# MS Word - Auto insert current date not working



## naifa8139 (Jan 9, 2007)

Hi, it is a neat feature MS Word has. When you type the month first 4 letters, it will prompt to insert the month by pressing Enter key. After that if you press the space bar, it will prompt to insert date by pressing Enter key. However, some of my computers lost that feature. It will insert the month by pressing Enter key, but if you press the Space bar, it will not prompt to insert the date. If you press Enter, it advanced to the next line. I have checked, Show AutoComplete suggestions box was being check. 

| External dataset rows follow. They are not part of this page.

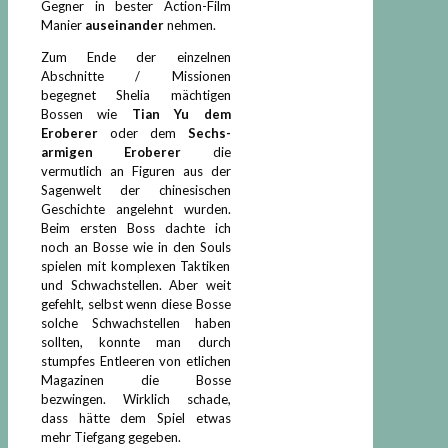
Gegner in bester Action-Film
Manier
auseinander
nehmen.
Zum Ende der einzelnen
Abschnitte / Missionen
begegnet Shelia mächtigen
Bossen wie
Tian Yu dem
Eroberer
oder dem
Sechs-
armigen Eroberer
die
vermutlich an Figuren aus der
Sagenwelt der chinesischen
Geschichte angelehnt wurden.
Beim ersten Boss dachte ich
noch an Bosse wie in den Souls
spielen mit komplexen Taktiken
und Schwachstellen. Aber weit
gefehlt, selbst wenn diese Bosse
solche Schwachstellen haben
sollten, konnte man durch
stumpfes Entleeren von etlichen
Magazinen die Bosse
bezwingen. Wirklich schade,
dass hätte dem Spiel etwas
mehr Tiefgang gegeben.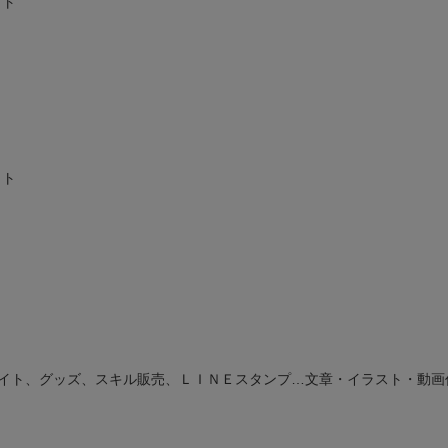
ット
ット
イト、グッズ、スキル販売、ＬＩＮＥスタンプ…文章・イラスト・動画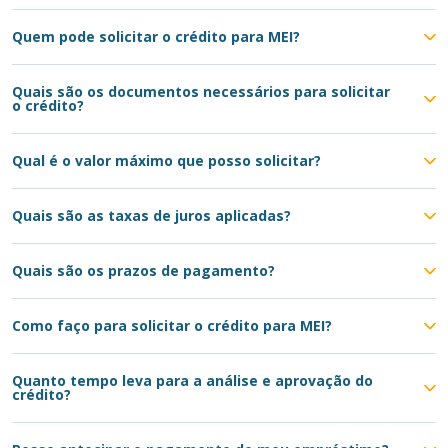
Quem pode solicitar o crédito para MEI?
Quais são os documentos necessários para solicitar
o crédito?
Qual é o valor máximo que posso solicitar?
Quais são as taxas de juros aplicadas?
Quais são os prazos de pagamento?
Como faço para solicitar o crédito para MEI?
Quanto tempo leva para a análise e aprovação do
crédito?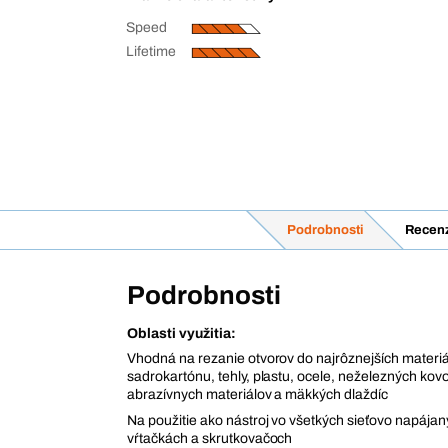
Speed
Lifetime
Podrobnosti
Recenz
Podrobnosti
Oblasti využitia:
Vhodná na rezanie otvorov do najrôznejších materiá
sadrokartónu, tehly, plastu, ocele, neželezných kovo
abrazívnych materiálov a mäkkých dlaždíc
Na použitie ako nástroj vo všetkých sieťovo napájan
vŕtačkách a skrutkovačoch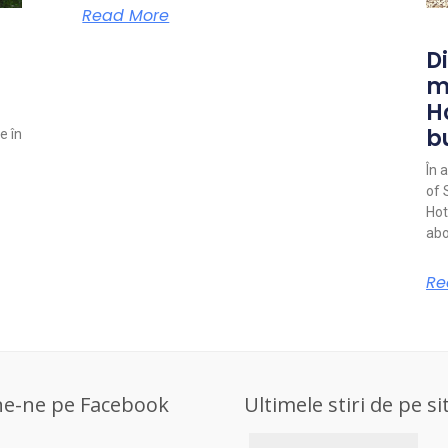
Read More
Di
m
H
b
e în
În 
of 
Hot
abo
Re
ne-ne pe Facebook
Ultimele stiri de pe si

Did I miss out something? I couldn't figure out why some work and some don't. All of them are using the same OS, WinXP, MS Office 2003 and same version. I hope someone out there know how to fix this problem. 

Thank you in advance for your help.


----------



## birdog63 (Jan 4, 2008)

I am also experiencing the same issue. Is there a fix?

Thanks


----------



## naifa8139 (Jan 9, 2007)

No, I think one of the Office 2003 updates changed it. The only way to insert the date is by using the Help topic as follow:

Automatically insert the current date 

Type the first four characters of the current date. 
For example, type febr for February. Microsoft Word displays the current month: "February." 

Press ENTER to insert the month, and then type some more of the current date, such as a space, the day of the month, and a comma. Word displays the current date — for example, "February 13, 2002" or "13 February 2002."

Press ENTER to insert the entire date. 
Note If the current date is not displayed, you may need to turn on the AutoComplete feature. On the Insert menu, point to AutoText, and then click AutoText. Select the Show AutoComplete suggestions check box.


----------